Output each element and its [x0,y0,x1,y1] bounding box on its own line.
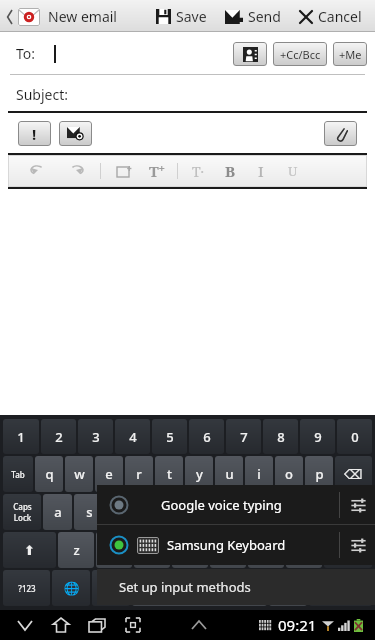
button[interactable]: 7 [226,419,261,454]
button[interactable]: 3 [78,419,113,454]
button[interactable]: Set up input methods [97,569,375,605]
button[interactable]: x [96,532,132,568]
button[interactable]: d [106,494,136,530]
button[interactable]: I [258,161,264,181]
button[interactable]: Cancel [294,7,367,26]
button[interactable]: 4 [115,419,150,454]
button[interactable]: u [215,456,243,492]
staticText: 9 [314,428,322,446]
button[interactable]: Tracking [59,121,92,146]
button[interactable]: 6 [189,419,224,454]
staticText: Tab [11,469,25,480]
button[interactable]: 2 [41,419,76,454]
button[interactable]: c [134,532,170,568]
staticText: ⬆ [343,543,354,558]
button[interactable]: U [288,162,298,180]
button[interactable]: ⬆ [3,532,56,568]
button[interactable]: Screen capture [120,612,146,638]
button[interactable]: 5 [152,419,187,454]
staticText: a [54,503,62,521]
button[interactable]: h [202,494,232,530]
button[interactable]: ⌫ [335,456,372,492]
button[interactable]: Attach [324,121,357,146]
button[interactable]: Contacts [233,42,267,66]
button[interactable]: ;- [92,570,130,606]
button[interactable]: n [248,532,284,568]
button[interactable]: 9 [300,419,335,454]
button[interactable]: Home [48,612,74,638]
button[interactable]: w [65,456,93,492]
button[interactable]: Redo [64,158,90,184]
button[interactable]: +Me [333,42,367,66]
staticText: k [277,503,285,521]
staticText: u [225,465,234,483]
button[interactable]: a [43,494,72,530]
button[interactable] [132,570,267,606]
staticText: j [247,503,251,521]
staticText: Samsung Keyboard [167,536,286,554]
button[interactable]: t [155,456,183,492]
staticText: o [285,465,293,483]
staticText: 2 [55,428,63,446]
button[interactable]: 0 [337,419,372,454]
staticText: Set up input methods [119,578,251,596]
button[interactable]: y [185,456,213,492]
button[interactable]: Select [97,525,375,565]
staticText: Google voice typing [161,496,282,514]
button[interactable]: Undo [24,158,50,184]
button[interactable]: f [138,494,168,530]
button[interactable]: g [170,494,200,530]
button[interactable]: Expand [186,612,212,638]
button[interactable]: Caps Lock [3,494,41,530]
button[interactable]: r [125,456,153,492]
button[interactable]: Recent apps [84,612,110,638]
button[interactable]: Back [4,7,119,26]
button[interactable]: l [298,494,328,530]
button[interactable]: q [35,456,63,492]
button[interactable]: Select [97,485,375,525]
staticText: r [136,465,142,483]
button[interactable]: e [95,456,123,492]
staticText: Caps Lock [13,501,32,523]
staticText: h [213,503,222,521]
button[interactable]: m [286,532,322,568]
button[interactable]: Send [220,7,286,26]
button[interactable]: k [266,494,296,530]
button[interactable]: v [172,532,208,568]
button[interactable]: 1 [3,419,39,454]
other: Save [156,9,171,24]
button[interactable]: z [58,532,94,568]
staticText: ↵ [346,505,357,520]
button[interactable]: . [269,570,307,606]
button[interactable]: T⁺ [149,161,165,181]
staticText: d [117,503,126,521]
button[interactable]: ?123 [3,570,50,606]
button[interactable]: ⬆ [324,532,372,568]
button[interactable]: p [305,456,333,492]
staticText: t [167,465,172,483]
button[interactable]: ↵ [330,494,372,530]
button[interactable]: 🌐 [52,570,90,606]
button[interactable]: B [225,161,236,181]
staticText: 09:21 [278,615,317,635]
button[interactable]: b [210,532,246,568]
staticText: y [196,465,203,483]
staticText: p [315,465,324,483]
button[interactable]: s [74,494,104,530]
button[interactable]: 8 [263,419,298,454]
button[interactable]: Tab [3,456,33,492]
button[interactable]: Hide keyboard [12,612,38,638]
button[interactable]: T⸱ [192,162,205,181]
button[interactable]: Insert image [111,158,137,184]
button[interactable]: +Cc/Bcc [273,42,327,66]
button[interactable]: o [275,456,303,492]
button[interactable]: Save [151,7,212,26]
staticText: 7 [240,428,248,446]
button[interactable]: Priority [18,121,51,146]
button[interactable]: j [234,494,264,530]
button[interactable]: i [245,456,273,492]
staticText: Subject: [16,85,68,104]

## INSTRUCTIONS FOR THE TASK
Every line of the listing that holds the string "Save" counts once. Give the total alone.

## EXERCISE RESPONSE
2